I turn 50 in three days. Fifty! Well, stuff that. I've decided turning 50 means dick. I'm not Baldrick, backing out of the room with obsequious hand-flourishes anymore. I'm replacing "Ugh, I know (feigns puppet slump) I'm old and haggard" with a swaggery. "Yeah? This is my grizzled self, so f***ing what?"
Yes, there is the shock of foreclosed possibility that comes with female middle age (I'm never going to be a Russian contortionist ballerina nuclear scientist spy, darnit) But there are also some surprisingly great things about turning 50.
ONE I've stopped wishing I could go back and do it all again, tidier and better. The past is nothing - it's gone. Finding meaning in the second half of life is about recognizing the best moments often follow the worst moments. Feel remorseful about the past? Love yourself for it. Feel pathetic that you wasted so much time on a situation you couldn't do anything about? Love yourself for that too.
TWO There is nothing wrong with you. Who knew? All those things that kept you awake at night - the dread and foreboding of 3am dwelling on failures - none of them seem to matter so much anymore. Or maybe they do still matter, to a part of me, but at the same time a more badass part of me doesn't give a flying toss. For my birthday, I've ordered a cake with "Permission to f*** it up" iced on it in giant swirly frosting letters.
THREE By now, you're pre-hated. Getting past 50 you don't have to be tyrannized by the imagined conception of what is expected of you, imprisoned by what you ought to think, how you ought to look, what you ought to do and who you ought to be. What people approve of is not necessarily what is good or what matters. (Van Gogh never sold a painting.)
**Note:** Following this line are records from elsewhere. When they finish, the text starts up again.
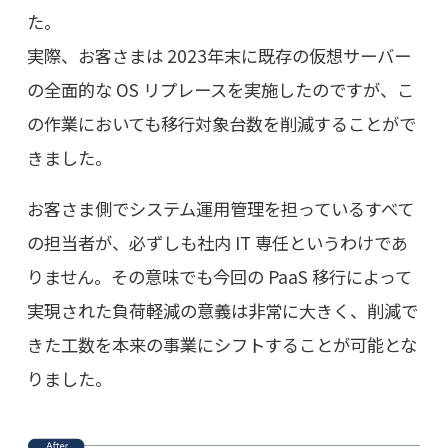
た。
実際、お客さまは 2023年末に既存の仮想サーバー
の全面的な OS リプレースを実施したのですが、こ
の作業においても移行対象台数を削減することがで
きました。
お客さま側でシステム運用管理を担っているすべて
の担当者が、必ずしも社内 IT 専任というわけであ
りません。その意味でも今回の PaaS 移行によって
実現された負荷軽減の意義は非常に大きく、削減で
きた工数を本来の事業にシフトすることが可能とな
りました。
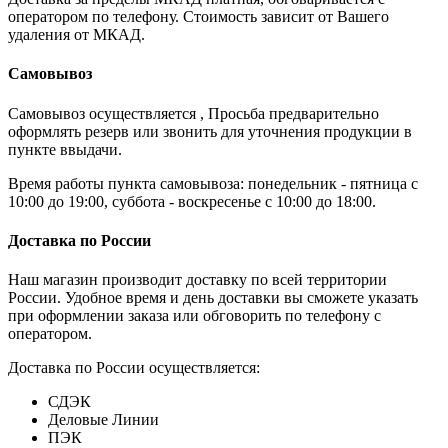
оператором по телефону. Стоимость зависит от Вашего
удаления от МКАД.
Самовывоз
Самовывоз осуществляется , Просьба предварительно
оформлять резерв или звонить для уточнения продукции в
пункте ввыдачи.
Время работы пункта самовывоза: понедельник - пятница с
10:00 до 19:00, суббота - воскресенье с 10:00 до 18:00.
Доставка по России
Наш магазин производит доставку по всей территории
России. Удобное время и день доставки вы сможете указать
при оформлении заказа или обговорить по телефону с
оператором.
Доставка по России осуществляется:
СДЭК
Деловые Линии
ПЭК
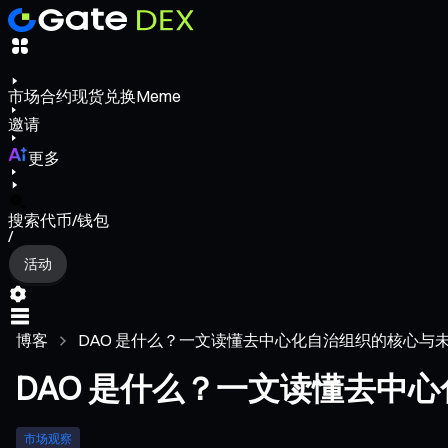
市场
合约
现货
兑换
Meme
邀请
更多
搜索代币/钱包
/
活动
博客
DAO 是什么？一文读懂去中心化自治组织的核心与
DAO 是什么？一文读懂去中
市场观察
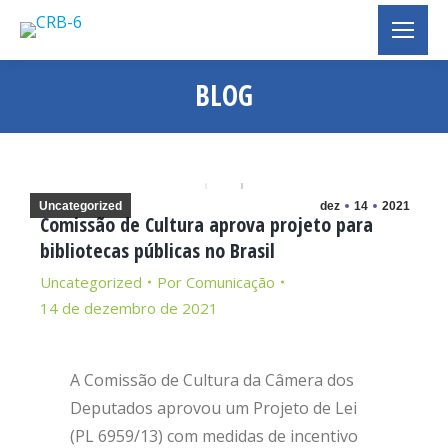
BLOG
Você está aqui:
Uncategorized
dez
14
2021
Comissão de Cultura aprova projeto para
bibliotecas públicas no Brasil
Uncategorized
Por
Comunicação
14 de dezembro de 2021
A Comissão de Cultura da Câmera dos
Deputados aprovou um Projeto de Lei
(PL 6959/13) com medidas de incentivo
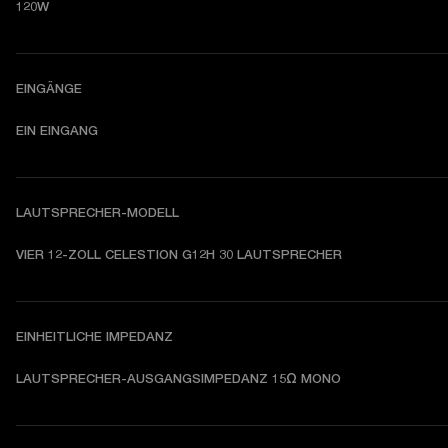
120W
EINGÄNGE
EIN EINGANG
LAUTSPRECHER-MODELL
VIER 12-ZOLL CELESTION G12H 30 LAUTSPRECHER
EINHEITLICHE IMPEDANZ
LAUTSPRECHER-AUSGANGSIMPEDANZ 15Ω MONO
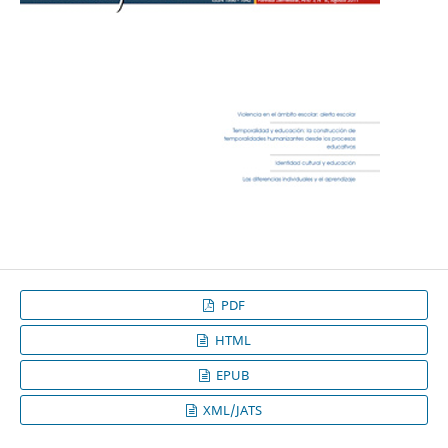
PDF
HTML
EPUB
XML/JATS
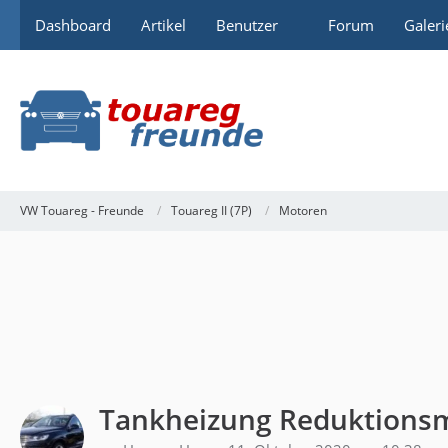
Dashboard
Artikel
Benutzer
Forum
Galeri
VW Touareg - Freunde
Touareg II (7P)
Motoren
Tankheizung Reduktionsmi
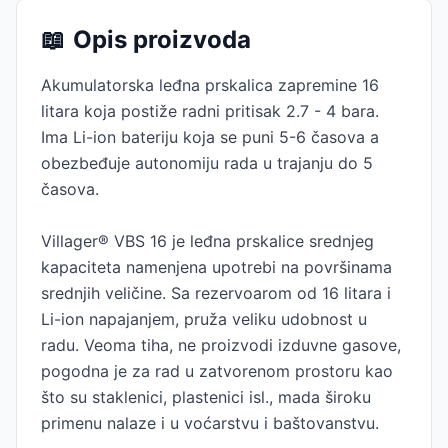
📖
Opis proizvoda
Akumulatorska leđna prskalica zapremine 16
litara koja postiže radni pritisak 2.7 - 4 bara.
Ima Li-ion bateriju koja se puni 5-6 časova a
obezbeđuje autonomiju rada u trajanju do 5
časova.
Villager® VBS 16 je leđna prskalice srednjeg
kapaciteta namenjena upotrebi na površinama
srednjih veličine. Sa rezervoarom od 16 litara i
Li-ion napajanjem, pruža veliku udobnost u
radu. Veoma tiha, ne proizvodi izduvne gasove,
pogodna je za rad u zatvorenom prostoru kao
što su staklenici, plastenici isl., mada široku
primenu nalaze i u voćarstvu i baštovanstvu.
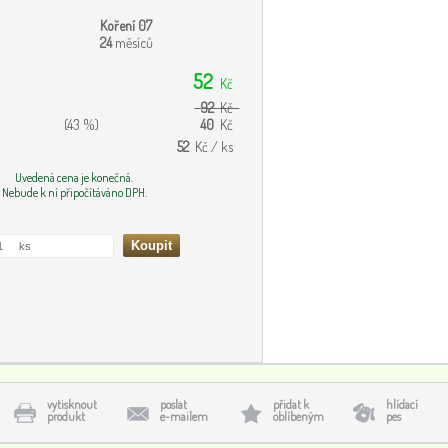
Koření 07
24
měsíců
52
Kč
92
Kč
(43 %)
40
Kč
52
Kč / ks
Uvedená cena je konečná.
Nebude k ní připočítáváno DPH.
vytisknout
poslat
přidat k
hlídací
produkt
e-mailem
oblíbeným
pes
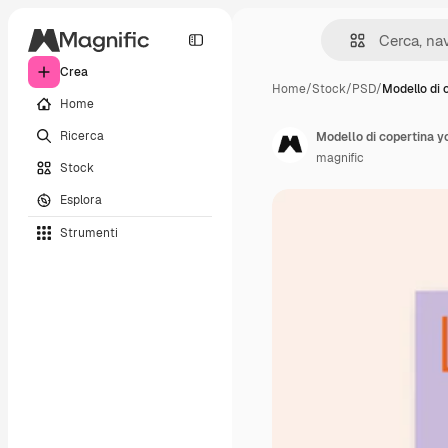
Crea
Home
/
Stock
/
PSD
/
Modello di 
Home
Ricerca
Modello di copertina y
magnific
Stock
Esplora
Strumenti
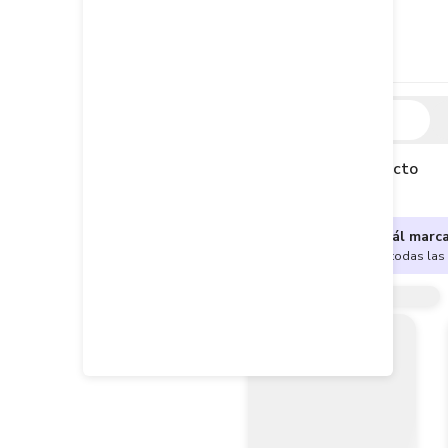
Descripción
Descripción del producto
¿No sabes cuál marc
Encuentra aquí todas las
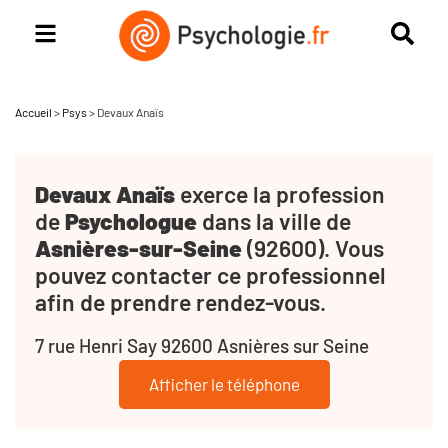
Accueil
>
Psys
>
Devaux Anaïs
Devaux Anaïs
exerce la profession
de
Psychologue
dans la ville de
Asnières-sur-Seine
(92600). Vous
pouvez contacter ce professionnel
afin de prendre rendez-vous.
7 rue Henri Say 92600 Asnières sur Seine
Afficher le téléphone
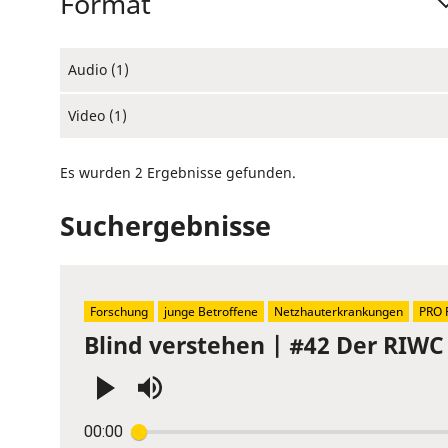
Format
Audio (1)
Video (1)
Es wurden 2 Ergebnisse gefunden.
Suchergebnisse
Forschung
junge Betroffene
Netzhauterkrankungen
PRO 
Blind verstehen | #42 Der RIWC 
Press
00:00
Enter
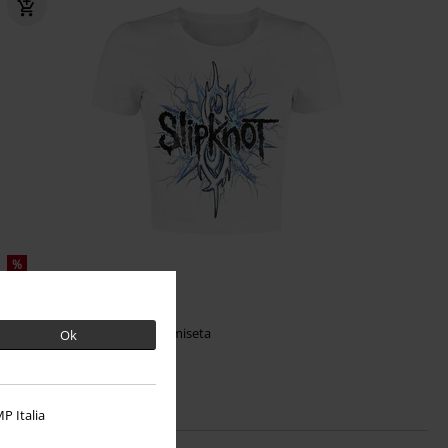
%
19,99 €
Electric Blue
Slipknot
Camiseta
Ok
P Italia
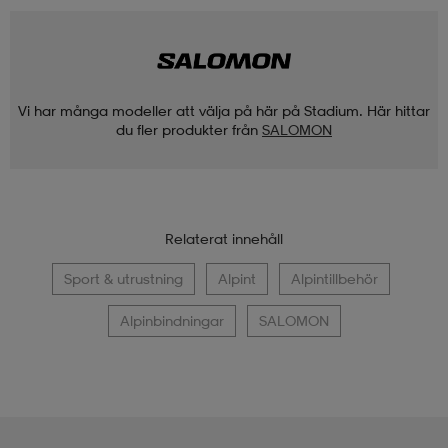
Vi har många modeller att välja på här på Stadium. Här hittar
du fler produkter från
SALOMON
Relaterat innehåll
Sport & utrustning
Alpint
Alpintillbehör
Alpinbindningar
SALOMON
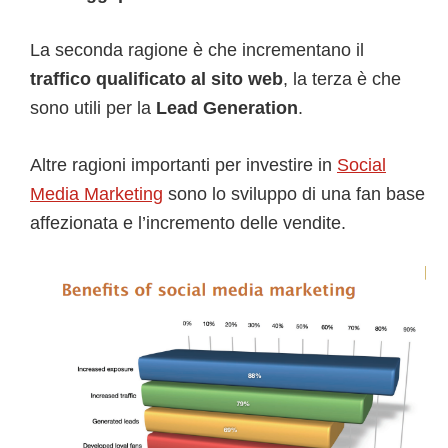
La seconda ragione è che incrementano il
traffico qualificato al sito web
, la terza è che
sono utili per la
Lead Generation
.
Altre ragioni importanti per investire in
Social
Media Marketing
sono lo sviluppo di una fan base
affezionata e l’incremento delle vendite.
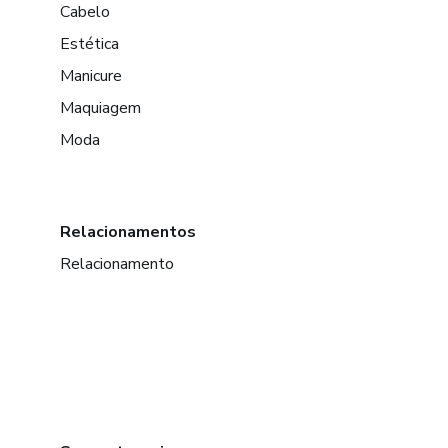
Cabelo
Estética
Manicure
Maquiagem
Moda
Relacionamentos
Relacionamento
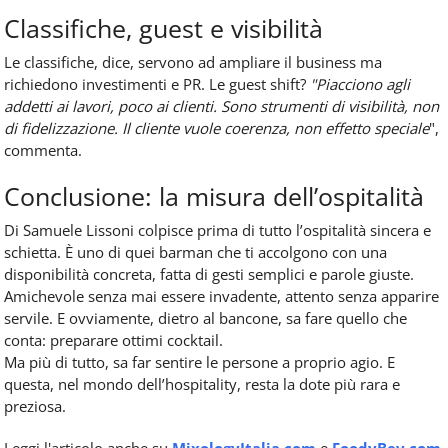
Classifiche, guest e visibilità
Le classifiche, dice, servono ad ampliare il business ma
richiedono investimenti e PR. Le guest shift?
"Piacciono agli
addetti ai lavori, poco ai clienti. Sono strumenti di visibilità, non
di fidelizzazione. Il cliente vuole coerenza, non effetto speciale
",
commenta.
Conclusione: la misura dell’ospitalità
Di Samuele Lissoni colpisce prima di tutto l’ospitalità sincera e
schietta. È uno di quei barman che ti accolgono con una
disponibilità concreta, fatta di gesti semplici e parole giuste.
Amichevole senza mai essere invadente, attento senza apparire
servile. E ovviamente, dietro al bancone, sa fare quello che
conta: preparare ottimi cocktail.
Ma più di tutto, sa far sentire le persone a proprio agio. E
questa, nel mondo dell’hospitality, resta la dote più rara e
preziosa.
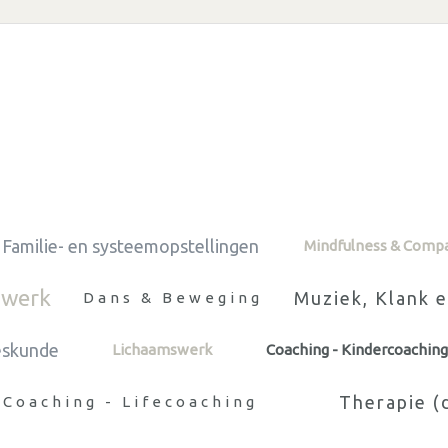
Familie- en systeemopstellingen
Mindfulness & Comp
 werk
Muziek, Klank 
Dans & Beweging
eskunde
Lichaamswerk
Coaching - Kindercoaching
Therapie (
Coaching - Lifecoaching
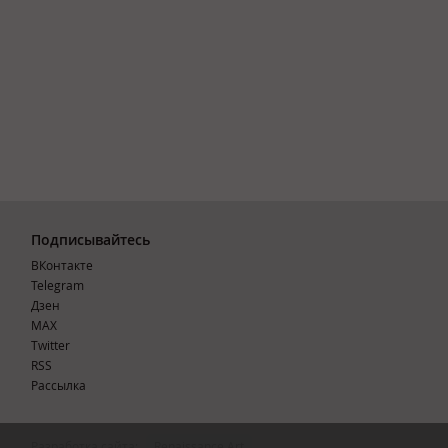
Подписывайтесь
ВКонтакте
Telegram
Дзен
MAX
Тwitter
RSS
Рассылка
Разработка сайта:
Renaissance Art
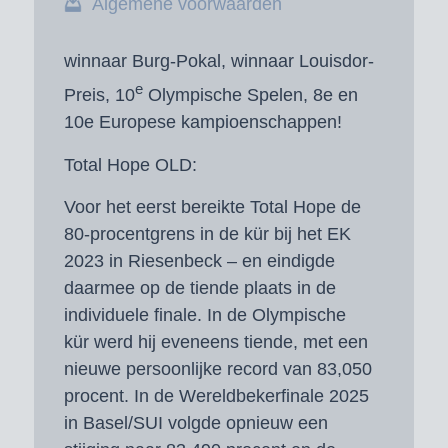
Algemene voorwaarden
winnaar Burg-Pokal, winnaar Louisdor-
e
Preis, 10
Olympische Spelen, 8e en
10e Europese kampioenschappen!
Total Hope OLD:
Voor het eerst bereikte Total Hope de
80-procentgrens in de kür bij het EK
2023 in Riesenbeck – en eindigde
daarmee op de tiende plaats in de
individuele finale. In de Olympische
kür werd hij eveneens tiende, met een
nieuwe persoonlijke record van 83,050
procent. In de Wereldbekerfinale 2025
in Basel/SUI volgde opnieuw een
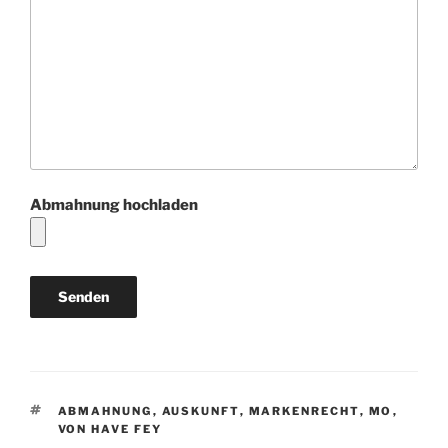
Abmahnung hochladen
SCHLAGWÖRTER
ABMAHNUNG
,
AUSKUNFT
,
MARKENRECHT
,
MO
,
VON HAVE FEY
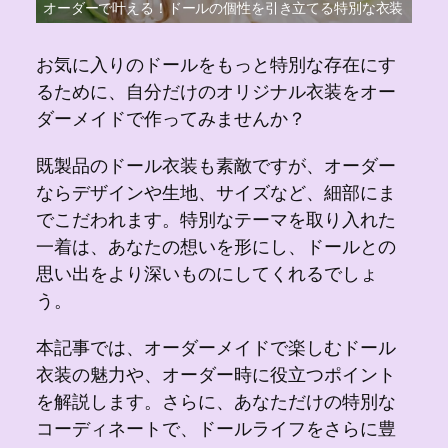
オーダーで叶える！ドールの個性を引き立てる特別な衣装
お気に入りのドールをもっと特別な存在にす
るために、自分だけのオリジナル衣装をオー
ダーメイドで作ってみませんか？
既製品のドール衣装も素敵ですが、オーダー
ならデザインや生地、サイズなど、細部にま
でこだわれます。特別なテーマを取り入れた
一着は、あなたの想いを形にし、ドールとの
思い出をより深いものにしてくれるでしょ
う。
本記事では、オーダーメイドで楽しむドール
衣装の魅力や、オーダー時に役立つポイント
を解説します。さらに、あなただけの特別な
コーディネートで、ドールライフをさらに豊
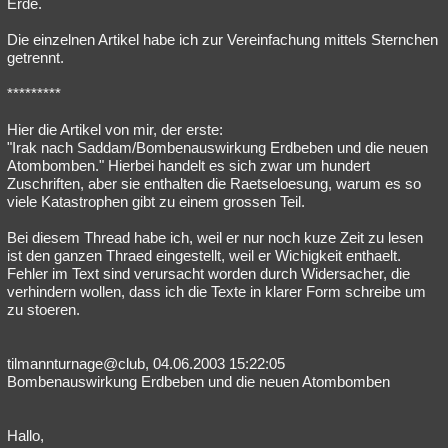
Erde.
Die einzelnen Artikel habe ich zur Vereinfachung mittels Sternchen
getrennt.
*********
Hier die Artikel von mir, der erste:
"Irak nach Saddam/Bombenauswirkung Erdbeben und die neuen
Atombomben." Hierbei handelt es sich zwar um hundert
Zuschriften, aber sie enthalten die Raetseloesung, warum es so
viele Katastrophen gibt zu einem grossen Teil.
Bei diesem Thread habe ich, weil er nur noch kuze Zeit zu lesen
ist den ganzen Thraed eingestellt, weil er Wichigkeit enthaelt.
Fehler im Text sind verursacht worden durch Widersacher, die
verhindern wollen, dass ich die Texte in klarer Form schreibe um
zu stoeren.
tilmannturnage@club, 04.06.2003 15:22:05
Bombenauswirkung Erdbeben und die neuen Atombomben
Hallo,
FOUR You're a survivor. You've been dismantled by grief and loss. You know life is just a question of learning how to lose things. Having children is just one long excruciating process of letting them go. And you still lose yourself again and the boring old thoughts arise, but you're just so bloody used to it by now. You can get back from there.
FIVE You can live with contradiction. You don't have to choose sides. (New Yorker cartoon of two dogs talking to each other: "It's not enough that we succeed. Cats must also fail.")
By this age you tend to stop seeing things in such rigid terms. Cats can win too! You know it is all mixed up: black and white and yellow and red and young and old and rich and poor and male and female and that what connects us is greater than what separates us.
SIX You've slowed down. Changing our patterns is slow. Certainly slower than we would like. How different would our lives be if we could accept our pace of change? Or make space for our impatience? (Imagine if our politicians could grasp this - but that's another story.) Accepting the oscillating nature of change is an act of generosity to ourselves. We do react less to our old habits and behaviours, but it helps when we accept there is a dignity to the length of time this process takes.
SEVEN You've found your tribe. You have found better mirrors. By that, I don't mean, selfies and bronzer with glittery stuff in it. You now surround yourself with people who mirror back the good in you. I have made so many new friends in my late 40s who could see a different me, a lovable me, even when I couldn't.
EIGHT Stop trying to fix yourself. Stop trying so hard. Stop reading things about how to fix your problems. (In fact, if reading this feels like I am preaching to you about how to fix yourself then step away from the paper - sorry Ed. Or turn to the crossword)
NINE We are all every age we have ever been. Like Russian dolls, one inside the other. Part of me is a right old nana. But part of me is still 16, a wild sexy messy shambles. The trick is holding that portfolio of different selves together.
TEN At the end of the Wizard of Oz Dorothy realises she can return home by simply closing her eyes, clicking the heels of her ruby slippers together three times and repeating the phrase, "There's no place like home." She asks the good witch, Glinda, why she didn't tell her this trick earlier? Glinda replies Dorothy would never have believed her. She had to find it out for herself. So now it is time to put on your ruby slippers and forgive yourself for everything. Yes, even THAT, whatever it is. Everything. Time is running out. You can't wait until you're worthier to like yourself. Love yourself, I mean. You just have to do it right now. The more you forgive yourself the more you are in touch with your own goodness, and the more you are motivated to change. If only I could have worked that out thirty years ago! But that's the point. You can't. But when you turn 50, you can finally find your way home, to yourself.